--- WHAT TO PRODUCE ---
From the records below, copy every line that contains the word "متولد".
********************
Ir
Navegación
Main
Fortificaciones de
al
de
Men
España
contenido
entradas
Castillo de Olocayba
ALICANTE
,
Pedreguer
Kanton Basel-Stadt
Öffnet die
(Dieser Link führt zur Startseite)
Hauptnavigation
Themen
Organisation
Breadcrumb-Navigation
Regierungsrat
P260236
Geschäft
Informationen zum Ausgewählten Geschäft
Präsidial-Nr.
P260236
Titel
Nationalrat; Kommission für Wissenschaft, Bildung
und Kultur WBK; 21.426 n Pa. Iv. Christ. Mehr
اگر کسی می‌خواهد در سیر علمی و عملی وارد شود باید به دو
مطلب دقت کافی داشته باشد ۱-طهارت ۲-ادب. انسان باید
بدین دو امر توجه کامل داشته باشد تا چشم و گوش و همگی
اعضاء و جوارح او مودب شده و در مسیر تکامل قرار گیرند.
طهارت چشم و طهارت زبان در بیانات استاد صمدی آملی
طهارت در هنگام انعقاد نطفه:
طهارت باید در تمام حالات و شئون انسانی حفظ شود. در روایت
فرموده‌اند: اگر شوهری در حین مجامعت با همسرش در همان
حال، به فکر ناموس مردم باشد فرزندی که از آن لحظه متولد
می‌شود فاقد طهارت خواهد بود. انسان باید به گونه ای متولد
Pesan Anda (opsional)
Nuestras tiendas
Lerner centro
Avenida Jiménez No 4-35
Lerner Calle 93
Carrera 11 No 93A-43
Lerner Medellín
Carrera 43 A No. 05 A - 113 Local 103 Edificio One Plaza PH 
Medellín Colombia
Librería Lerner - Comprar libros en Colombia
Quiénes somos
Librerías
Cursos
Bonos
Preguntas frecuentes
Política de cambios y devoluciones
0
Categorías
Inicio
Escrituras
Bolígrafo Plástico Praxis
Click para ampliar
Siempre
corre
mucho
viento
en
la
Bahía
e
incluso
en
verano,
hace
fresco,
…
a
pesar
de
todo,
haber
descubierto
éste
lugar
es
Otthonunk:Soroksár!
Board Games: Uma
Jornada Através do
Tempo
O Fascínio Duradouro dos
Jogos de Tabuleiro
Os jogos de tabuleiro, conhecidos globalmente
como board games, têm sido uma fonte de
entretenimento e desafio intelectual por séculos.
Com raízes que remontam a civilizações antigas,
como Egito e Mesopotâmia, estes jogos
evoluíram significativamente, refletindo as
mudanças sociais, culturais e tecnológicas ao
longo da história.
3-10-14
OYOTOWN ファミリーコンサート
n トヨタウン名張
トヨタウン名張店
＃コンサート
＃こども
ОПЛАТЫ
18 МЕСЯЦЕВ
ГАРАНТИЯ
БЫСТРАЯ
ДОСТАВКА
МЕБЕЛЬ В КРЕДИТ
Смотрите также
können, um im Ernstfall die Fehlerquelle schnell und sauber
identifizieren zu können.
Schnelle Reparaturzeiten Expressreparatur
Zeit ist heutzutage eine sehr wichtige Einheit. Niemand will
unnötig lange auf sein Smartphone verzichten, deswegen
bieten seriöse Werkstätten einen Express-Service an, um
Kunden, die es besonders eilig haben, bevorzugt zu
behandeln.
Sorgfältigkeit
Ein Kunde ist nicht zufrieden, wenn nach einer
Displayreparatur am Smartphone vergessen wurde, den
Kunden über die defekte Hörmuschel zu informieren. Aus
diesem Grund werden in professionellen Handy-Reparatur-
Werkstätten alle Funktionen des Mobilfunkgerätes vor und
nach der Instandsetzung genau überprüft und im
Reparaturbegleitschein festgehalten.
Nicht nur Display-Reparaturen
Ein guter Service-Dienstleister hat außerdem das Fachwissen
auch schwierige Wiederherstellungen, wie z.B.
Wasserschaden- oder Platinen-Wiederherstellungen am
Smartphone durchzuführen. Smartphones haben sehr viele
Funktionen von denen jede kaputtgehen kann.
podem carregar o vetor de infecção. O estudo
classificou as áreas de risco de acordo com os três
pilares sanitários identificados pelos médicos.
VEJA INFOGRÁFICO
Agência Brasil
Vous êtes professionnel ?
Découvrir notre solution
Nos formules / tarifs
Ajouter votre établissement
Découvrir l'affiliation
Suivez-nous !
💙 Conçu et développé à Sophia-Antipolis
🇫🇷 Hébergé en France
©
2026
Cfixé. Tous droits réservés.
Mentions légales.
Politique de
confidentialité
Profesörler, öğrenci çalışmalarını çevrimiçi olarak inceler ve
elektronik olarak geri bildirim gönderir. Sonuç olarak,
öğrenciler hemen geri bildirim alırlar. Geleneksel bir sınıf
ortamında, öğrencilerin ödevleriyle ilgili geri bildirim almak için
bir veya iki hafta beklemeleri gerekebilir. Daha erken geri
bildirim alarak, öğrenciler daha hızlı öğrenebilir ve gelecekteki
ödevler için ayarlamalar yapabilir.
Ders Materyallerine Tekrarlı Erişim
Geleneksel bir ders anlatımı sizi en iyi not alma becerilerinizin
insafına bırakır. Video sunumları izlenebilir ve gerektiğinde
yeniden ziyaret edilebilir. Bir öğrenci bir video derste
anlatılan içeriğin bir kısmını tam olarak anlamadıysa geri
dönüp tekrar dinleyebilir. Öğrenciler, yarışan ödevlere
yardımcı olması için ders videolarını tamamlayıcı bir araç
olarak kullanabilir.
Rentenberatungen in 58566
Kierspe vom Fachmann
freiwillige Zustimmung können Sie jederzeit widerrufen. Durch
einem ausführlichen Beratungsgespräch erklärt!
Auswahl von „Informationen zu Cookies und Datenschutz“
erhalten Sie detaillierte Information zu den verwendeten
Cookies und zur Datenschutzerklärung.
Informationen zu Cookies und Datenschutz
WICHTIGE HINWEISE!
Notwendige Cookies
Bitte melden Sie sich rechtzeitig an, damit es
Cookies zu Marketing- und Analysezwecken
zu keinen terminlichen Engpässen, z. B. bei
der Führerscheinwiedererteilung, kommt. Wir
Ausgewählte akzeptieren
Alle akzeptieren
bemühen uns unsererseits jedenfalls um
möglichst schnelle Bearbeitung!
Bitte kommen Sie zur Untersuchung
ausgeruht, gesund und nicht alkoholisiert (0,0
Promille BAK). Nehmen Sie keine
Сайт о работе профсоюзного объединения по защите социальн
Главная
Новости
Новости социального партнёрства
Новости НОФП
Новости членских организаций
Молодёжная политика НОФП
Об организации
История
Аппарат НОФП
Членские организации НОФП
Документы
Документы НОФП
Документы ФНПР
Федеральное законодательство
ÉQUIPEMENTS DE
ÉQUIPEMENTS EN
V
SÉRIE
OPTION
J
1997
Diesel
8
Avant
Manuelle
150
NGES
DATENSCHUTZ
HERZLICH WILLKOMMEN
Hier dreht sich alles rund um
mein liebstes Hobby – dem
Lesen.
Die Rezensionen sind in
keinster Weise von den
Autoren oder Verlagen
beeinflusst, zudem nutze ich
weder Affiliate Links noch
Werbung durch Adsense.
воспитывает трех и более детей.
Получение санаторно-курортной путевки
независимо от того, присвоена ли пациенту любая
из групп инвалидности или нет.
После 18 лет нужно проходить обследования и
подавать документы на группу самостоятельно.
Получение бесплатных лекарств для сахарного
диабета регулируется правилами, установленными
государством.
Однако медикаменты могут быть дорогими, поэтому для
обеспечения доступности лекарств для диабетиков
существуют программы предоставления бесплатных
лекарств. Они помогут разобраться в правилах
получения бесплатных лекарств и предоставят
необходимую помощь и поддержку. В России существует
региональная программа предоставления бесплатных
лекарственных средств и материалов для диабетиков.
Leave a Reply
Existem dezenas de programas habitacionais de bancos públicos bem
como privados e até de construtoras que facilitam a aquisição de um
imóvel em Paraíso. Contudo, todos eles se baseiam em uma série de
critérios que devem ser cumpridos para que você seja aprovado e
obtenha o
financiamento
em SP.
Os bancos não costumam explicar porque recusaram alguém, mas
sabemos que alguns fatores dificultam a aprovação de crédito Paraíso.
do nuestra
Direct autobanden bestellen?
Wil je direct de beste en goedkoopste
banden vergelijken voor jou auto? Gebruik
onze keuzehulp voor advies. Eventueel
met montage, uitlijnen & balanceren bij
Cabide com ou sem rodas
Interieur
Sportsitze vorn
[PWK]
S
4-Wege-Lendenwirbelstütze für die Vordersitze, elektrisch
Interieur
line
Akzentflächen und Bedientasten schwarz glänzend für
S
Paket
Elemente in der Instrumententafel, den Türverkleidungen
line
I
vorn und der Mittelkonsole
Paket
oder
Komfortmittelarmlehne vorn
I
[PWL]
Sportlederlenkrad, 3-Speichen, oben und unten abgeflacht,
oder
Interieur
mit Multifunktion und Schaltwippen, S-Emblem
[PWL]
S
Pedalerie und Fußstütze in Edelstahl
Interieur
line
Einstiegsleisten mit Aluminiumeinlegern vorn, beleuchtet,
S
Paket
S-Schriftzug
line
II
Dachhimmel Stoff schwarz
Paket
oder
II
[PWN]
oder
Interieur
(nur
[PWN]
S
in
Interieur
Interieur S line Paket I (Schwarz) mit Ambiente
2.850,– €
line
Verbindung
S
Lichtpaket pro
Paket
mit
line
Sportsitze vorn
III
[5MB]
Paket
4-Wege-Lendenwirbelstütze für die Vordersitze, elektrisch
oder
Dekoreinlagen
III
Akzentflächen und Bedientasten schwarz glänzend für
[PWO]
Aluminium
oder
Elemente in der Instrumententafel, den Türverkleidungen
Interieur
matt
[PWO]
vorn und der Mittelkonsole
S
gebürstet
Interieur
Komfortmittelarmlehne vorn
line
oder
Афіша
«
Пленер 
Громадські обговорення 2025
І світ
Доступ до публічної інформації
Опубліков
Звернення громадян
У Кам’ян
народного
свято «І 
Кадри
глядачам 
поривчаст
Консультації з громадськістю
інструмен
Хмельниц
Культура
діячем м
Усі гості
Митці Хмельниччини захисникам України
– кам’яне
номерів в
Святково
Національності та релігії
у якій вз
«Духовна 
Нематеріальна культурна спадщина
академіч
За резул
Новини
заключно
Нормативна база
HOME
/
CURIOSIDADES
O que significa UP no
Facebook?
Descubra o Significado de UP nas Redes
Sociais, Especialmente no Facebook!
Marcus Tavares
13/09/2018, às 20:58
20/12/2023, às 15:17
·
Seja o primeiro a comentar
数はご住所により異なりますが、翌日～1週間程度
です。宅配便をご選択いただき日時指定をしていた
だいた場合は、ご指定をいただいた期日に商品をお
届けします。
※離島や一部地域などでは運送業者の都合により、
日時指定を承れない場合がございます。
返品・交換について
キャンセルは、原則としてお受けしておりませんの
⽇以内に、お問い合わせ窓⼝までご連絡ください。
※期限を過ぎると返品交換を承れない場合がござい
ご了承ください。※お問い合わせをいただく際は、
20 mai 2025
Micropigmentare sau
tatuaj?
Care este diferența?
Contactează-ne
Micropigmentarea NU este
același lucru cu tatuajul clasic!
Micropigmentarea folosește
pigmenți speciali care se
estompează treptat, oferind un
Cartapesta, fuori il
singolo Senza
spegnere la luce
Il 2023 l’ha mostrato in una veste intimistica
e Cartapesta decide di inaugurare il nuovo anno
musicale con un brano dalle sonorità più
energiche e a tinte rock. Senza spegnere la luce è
********************
--- RESPONSE BELOW ---
حال، به فکر ناموس مردم باشد فرزندی که از آن لحظه متولد
می‌شود فاقد طهارت خواهد بود. انسان باید به گونه ای متولد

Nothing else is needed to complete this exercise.